Before you have a hissy fit; His time-out is for one day... People have remarked that I have an odd sense of humor!

Posted
I'm so sorry to disappoint you and hopefully I can make it right for you by doing the deed correctly this time. :p

 

Before you have a hissy fit; His time-out is for one day... People have remarked that I have an odd sense of humor!

 

Daddy does the deed with great comedy. He's also longsuffering, too. I'd have zapped him a week ago and for more than 1 day!

Posted

It was in fact, an off-the-cuff and flippant remark.

 

Would you TO me for pointing out that "in fact" above should either have a comma both fore and aft or, in the alternative, no comma at all?

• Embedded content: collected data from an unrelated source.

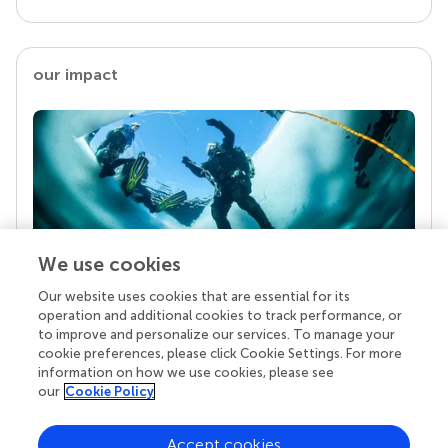
our impact
We use cookies
Our website uses cookies that are essential for its
Your research is the real superpower
operation and additional cookies to track performance, or
Behind each article we publish stands a team of
to improve and personalize our services. To manage your
superheroes: authors, editors, and reviewers who
cookie preferences, please click Cookie Settings. For more
chose to uphold quality standards and share
information on how we use cookies, please see
knowledge openly. Read more about the impact
our
Cookie Policy
your work achieves.
Accept cookies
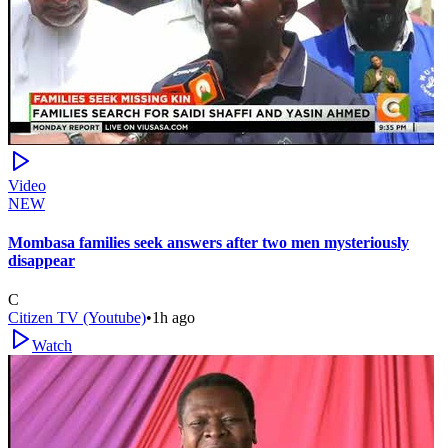
Video
NEW
Mombasa families seek answers after two men mysteriously
disappear
C
Citizen TV (Youtube)
•
1h ago
Watch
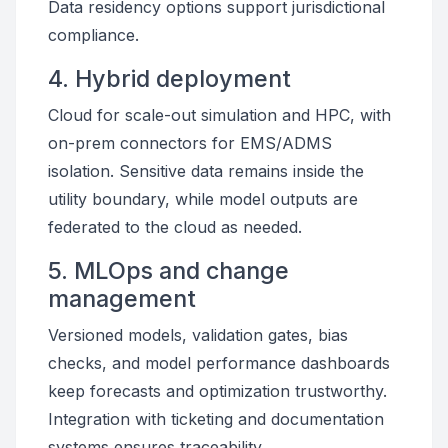
Data residency options support jurisdictional
compliance.
4. Hybrid deployment
Cloud for scale-out simulation and HPC, with
on-prem connectors for EMS/ADMS
isolation. Sensitive data remains inside the
utility boundary, while model outputs are
federated to the cloud as needed.
5. MLOps and change
management
Versioned models, validation gates, bias
checks, and model performance dashboards
keep forecasts and optimization trustworthy.
Integration with ticketing and documentation
systems ensures traceability.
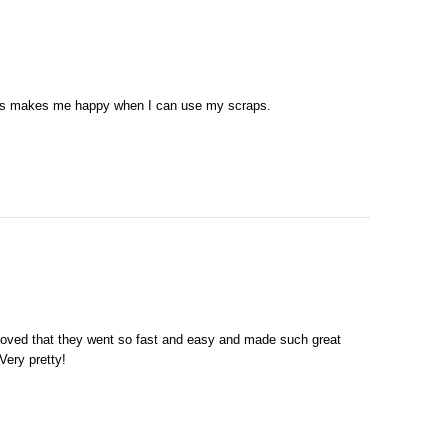
ays makes me happy when I can use my scraps.
 loved that they went so fast and easy and made such great
Very pretty!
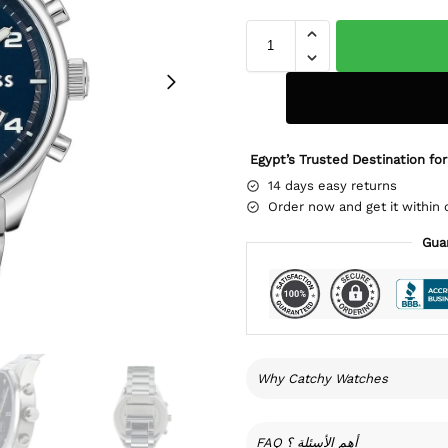
Egypt’s Trusted Destination for
14 days easy returns
Order now and get it within 
Gua
Why Catchy Watches
FAQ أهم الأسئلة ؟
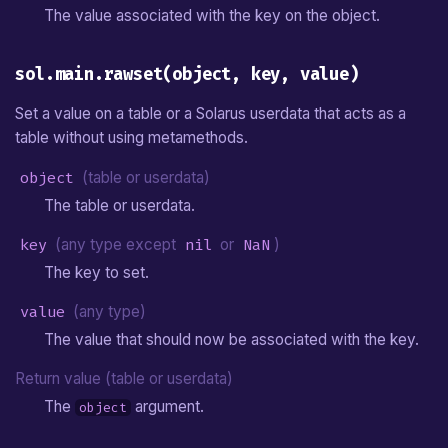
The value associated with the key on the object.
sol.main.rawset(object, key, value)
Set a value on a table or a Solarus userdata that acts as a
table without using metamethods.
object
(table or userdata)
The table or userdata.
key
(any type except
nil
or
NaN
)
The key to set.
value
(any type)
The value that should now be associated with the key.
Return value (table or userdata)
The
argument.
object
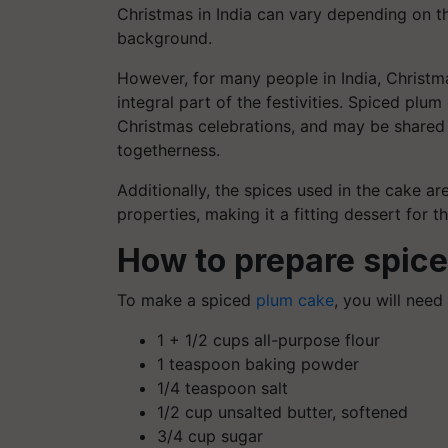
Christmas in India can vary depending on the
background.
However, for many people in India, Christma
integral part of the festivities. Spiced pl
Christmas celebrations, and may be shared 
togetherness.
Additionally, the spices used in the cake 
properties, making it a fitting dessert for t
How to prepare spic
To make a spiced
plum cake
, you will need
1 + 1/2 cups all-purpose flour
1 teaspoon baking powder
1/4 teaspoon salt
1/2 cup unsalted butter, softened
3/4 cup sugar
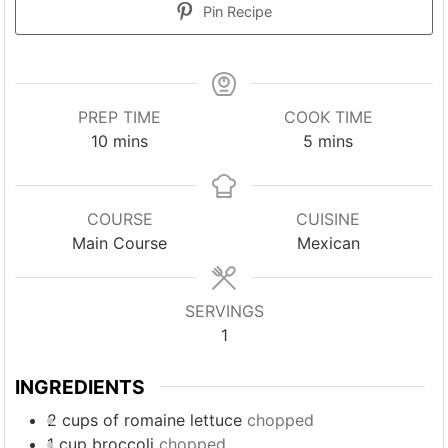
Pin Recipe
PREP TIME
COOK TIME
minutes
minutes
10
mins
5
mins
COURSE
CUISINE
Main Course
Mexican
SERVINGS
1
INGREDIENTS
2
cups
of romaine lettuce
chopped
1
cup
broccoli
chopped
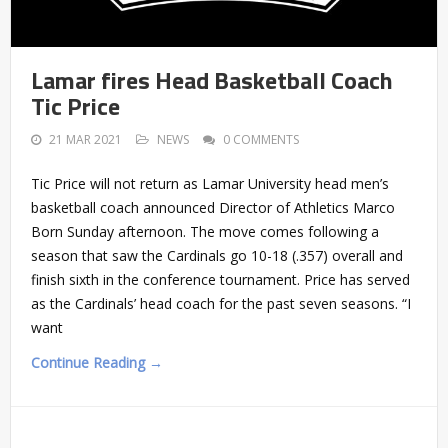
Lamar fires Head Basketball Coach
Tic Price
21 MAR 2021
NEWS
0 COMMENTS
Tic Price will not return as Lamar University head men’s
basketball coach announced Director of Athletics Marco
Born Sunday afternoon. The move comes following a
season that saw the Cardinals go 10-18 (.357) overall and
finish sixth in the conference tournament. Price has served
as the Cardinals’ head coach for the past seven seasons. “I
want
Continue Reading →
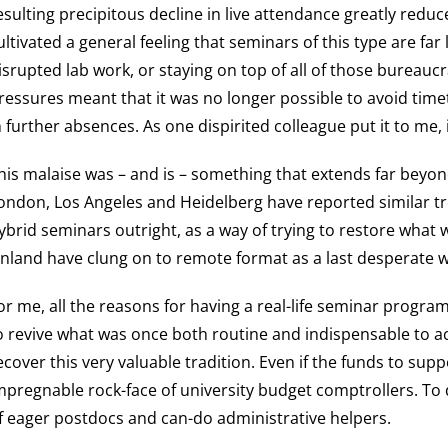
esulting precipitous decline in live attendance greatly red
ultivated a general feeling that seminars of this type are fa
isrupted lab work, or staying on top of all of those bureaucr
ressures meant that it was no longer possible to avoid time
n further absences. As one dispirited colleague put it to me, 
his malaise was – and is – something that extends far beyond
ondon, Los Angeles and Heidelberg have reported similar 
ybrid seminars outright, as a way of trying to restore what
inland have clung on to remote format as a last desperate wa
or me, all the reasons for having a real-life seminar prog
o revive what was once both routine and indispensable to acad
ecover this very valuable tradition. Even if the funds to s
mpregnable rock-face of university budget comptrollers. To do
f eager postdocs and can-do administrative helpers.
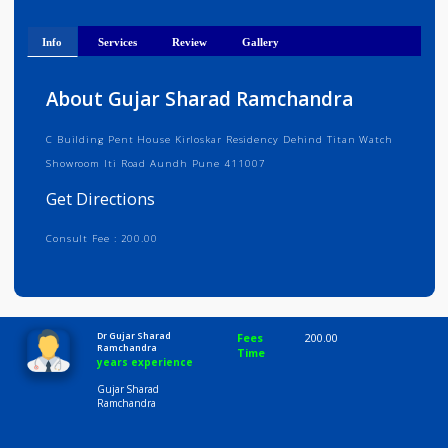
Get Directions
Info
Services
Review
Gallery
About Gujar Sharad Ramchandra
C Building Pent House Kirloskar Residency Dehind Titan Watch
Showroom Iti Road Aundh Pune 411007
Get Directions
Consult Fee : 200.00
Time
10:00 AM-8:00 PM
Dr Gujar Sharad
Fees
200.00
Ramchandra
Time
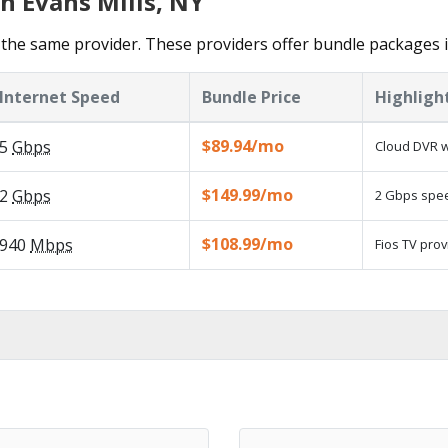
n Evans Mills, NY
the same provider. These providers offer bundle packages in
Internet Speed
Bundle Price
Highligh
$89.94/mo
5
Gbps
Cloud DVR w
$149.99/mo
2
Gbps
2 Gbps speed
$108.99/mo
940
Mbps
Fios TV prov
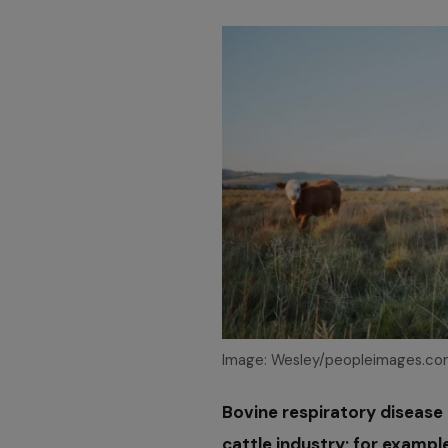
Image: Wesley/peopleimages.co
Bovine respiratory disease 
cattle industry; for exampl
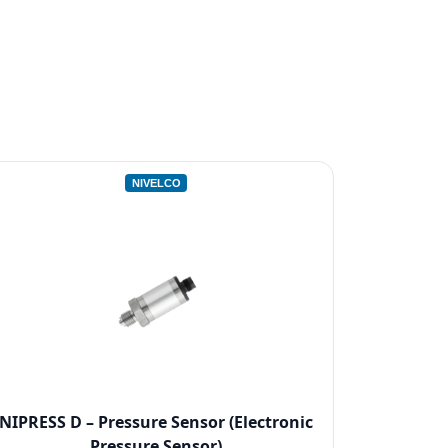
NIVELCO
NIPRESS D – Pressure Sensor (Electronic
Pressure Sensor)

If you would, I won't. :D

http://www.zazzle.com/rlv/isapi/designall.dll?action=realview&pdt=shirt&pending=false&pid=235967441459012674&style=basic_sweatshirt&color=grey&size=a_l&context=darren&view=front_a_m_035389&group=mens&lifestyle=classic&lifeStyle=classic&t_templatetext1=They%20don%27t%20pay%20me%20%0Aenough%20to%20be%20nice%20to%20%0Ayou&max_dim=400&bg=0xffffff&drawareaboundingbox=false&drawsafearea=false&square_it=true&draw_relative_size=true&rvtype=product

 

People have remarked that I have an odd sense of humor!

 

True enough but this particular effort was both funny and appropriate.

Posted
It was nice playing with you but...

 

I hate to join in the spelling bashing, but shouldn't that be "It was nice playing with your butt"? Or were you not talking to me?? :p

Posted
Shouldn't that be "It was nice playing with your butt"? :p

 

Well, it certainly would put the whole thrust of Daddy's post in a different light!